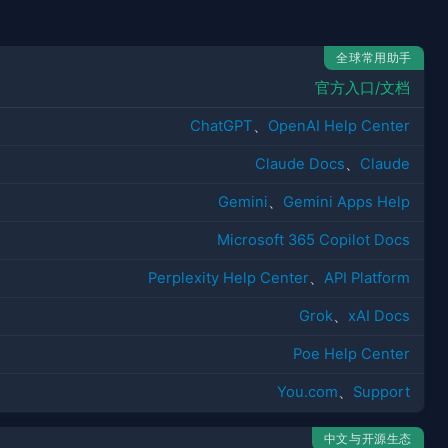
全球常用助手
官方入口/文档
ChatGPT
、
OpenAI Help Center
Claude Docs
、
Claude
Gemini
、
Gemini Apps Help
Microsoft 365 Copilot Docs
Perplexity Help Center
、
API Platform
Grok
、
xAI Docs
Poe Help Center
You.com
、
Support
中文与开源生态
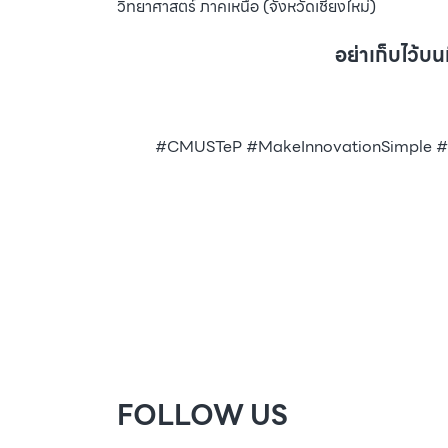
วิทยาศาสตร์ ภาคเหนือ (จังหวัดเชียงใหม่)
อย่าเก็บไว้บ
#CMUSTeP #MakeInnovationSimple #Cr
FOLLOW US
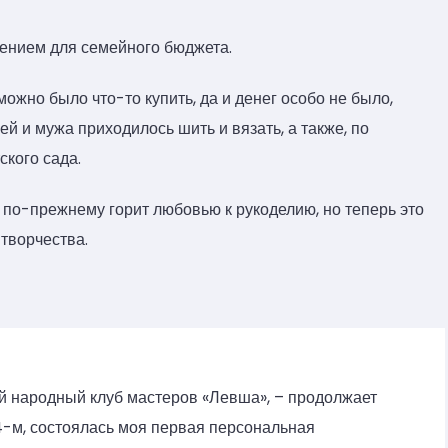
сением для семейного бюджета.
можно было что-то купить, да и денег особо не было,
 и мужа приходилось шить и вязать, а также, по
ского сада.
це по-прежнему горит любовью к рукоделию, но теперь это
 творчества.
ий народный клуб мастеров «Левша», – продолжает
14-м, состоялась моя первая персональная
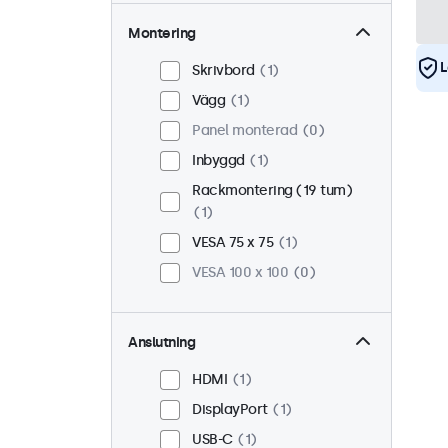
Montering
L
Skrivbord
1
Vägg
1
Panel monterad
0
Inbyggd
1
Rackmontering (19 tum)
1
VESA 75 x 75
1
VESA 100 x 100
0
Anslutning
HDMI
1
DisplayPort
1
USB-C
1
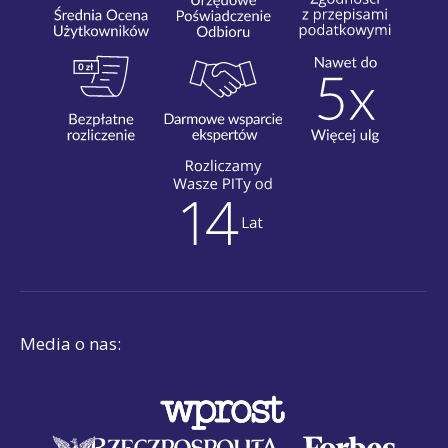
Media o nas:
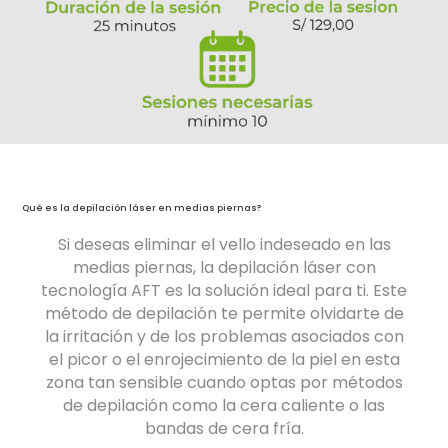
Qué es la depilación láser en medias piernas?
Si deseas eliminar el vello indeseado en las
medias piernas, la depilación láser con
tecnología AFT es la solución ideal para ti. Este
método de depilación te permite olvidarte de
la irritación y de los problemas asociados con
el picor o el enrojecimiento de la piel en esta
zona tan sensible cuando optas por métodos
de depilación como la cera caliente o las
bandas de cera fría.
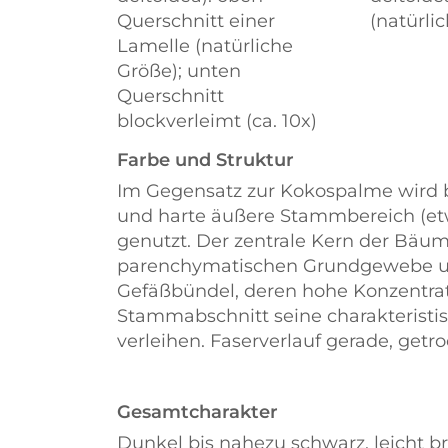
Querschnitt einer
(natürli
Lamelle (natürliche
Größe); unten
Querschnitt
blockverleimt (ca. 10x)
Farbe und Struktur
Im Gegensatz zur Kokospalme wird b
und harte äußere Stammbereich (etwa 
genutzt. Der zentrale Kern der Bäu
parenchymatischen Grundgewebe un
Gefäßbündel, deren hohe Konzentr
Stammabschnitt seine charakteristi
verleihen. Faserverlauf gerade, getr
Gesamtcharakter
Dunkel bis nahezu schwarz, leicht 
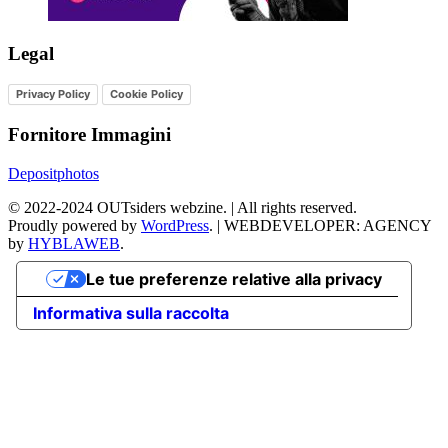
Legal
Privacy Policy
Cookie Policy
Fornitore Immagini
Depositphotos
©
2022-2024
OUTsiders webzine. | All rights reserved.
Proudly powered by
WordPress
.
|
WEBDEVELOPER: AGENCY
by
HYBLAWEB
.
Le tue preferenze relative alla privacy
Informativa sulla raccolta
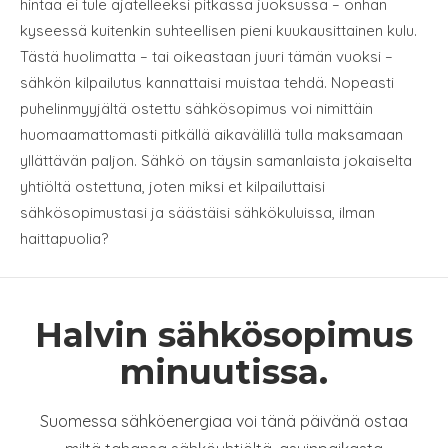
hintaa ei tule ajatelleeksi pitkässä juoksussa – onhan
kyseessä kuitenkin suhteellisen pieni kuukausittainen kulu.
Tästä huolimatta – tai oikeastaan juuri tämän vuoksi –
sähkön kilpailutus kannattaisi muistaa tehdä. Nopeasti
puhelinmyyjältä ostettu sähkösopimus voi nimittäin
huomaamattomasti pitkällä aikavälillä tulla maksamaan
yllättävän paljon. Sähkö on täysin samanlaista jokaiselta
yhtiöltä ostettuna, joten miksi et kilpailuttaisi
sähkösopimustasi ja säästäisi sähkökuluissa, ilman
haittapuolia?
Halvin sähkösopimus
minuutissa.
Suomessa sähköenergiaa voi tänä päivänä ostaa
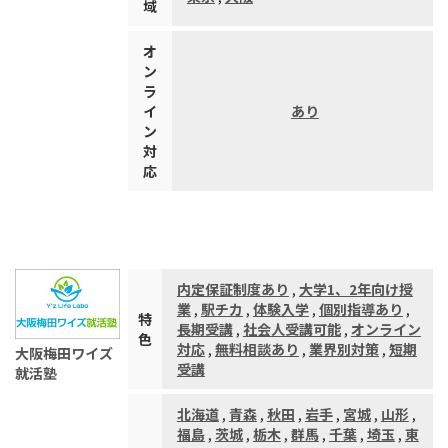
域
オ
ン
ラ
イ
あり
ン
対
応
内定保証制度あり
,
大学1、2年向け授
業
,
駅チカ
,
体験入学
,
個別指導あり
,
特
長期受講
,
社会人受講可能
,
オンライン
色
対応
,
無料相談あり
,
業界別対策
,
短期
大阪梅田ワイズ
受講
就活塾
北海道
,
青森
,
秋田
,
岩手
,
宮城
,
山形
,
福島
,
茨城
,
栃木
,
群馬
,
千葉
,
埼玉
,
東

#####

The expected output is one number: how many lines of the data above hold the string "depilación".

4